BEGIN
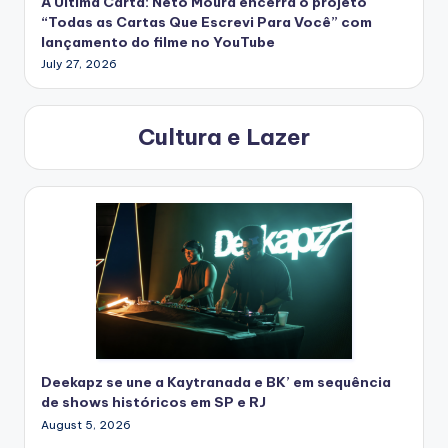
A Última Carta: Neto Moura encerra o projeto
“Todas as Cartas Que Escrevi Para Você” com
lançamento do filme no YouTube
July 27, 2026
Cultura e Lazer
Deekapz se une a Kaytranada e BK’ em sequência
de shows históricos em SP e RJ
August 5, 2026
END
* EXERCISE: Across the whole listing above, repeat each line exactly and leave out the images.

* COMPLETED TASK:
A Última Carta: Neto Moura encerra o projeto
“Todas as Cartas Que Escrevi Para Você” com
lançamento do filme no YouTube
July 27, 2026
Cultura e Lazer
Deekapz se une a Kaytranada e BK’ em sequência
de shows históricos em SP e RJ
August 5, 2026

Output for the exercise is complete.